___ Data extract
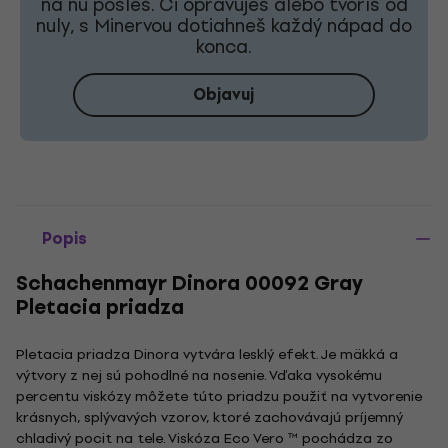
na ňu pošleš. Či opravuješ alebo tvoríš od
nuly, s Minervou dotiahneš každý nápad do
konca.
Objavuj
Popis
Schachenmayr Dinora 00092 Gray
Pletacia priadza
Pletacia priadza Dinora vytvára lesklý efekt. Je mäkká a
výtvory z nej sú pohodlné na nosenie. Vďaka vysokému
percentu viskózy môžete túto priadzu použiť na vytvorenie
krásnych, splývavých vzorov, ktoré zachovávajú príjemný
chladivý pocit na tele. Viskóza Eco Vero ™ pochádza zo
______
Going through the listing above, copy out every line that has the string "Pletacia".

Result for this exercise |
Pletacia priadza
Pletacia priadza Dinora vytvára lesklý efekt. Je mäkká a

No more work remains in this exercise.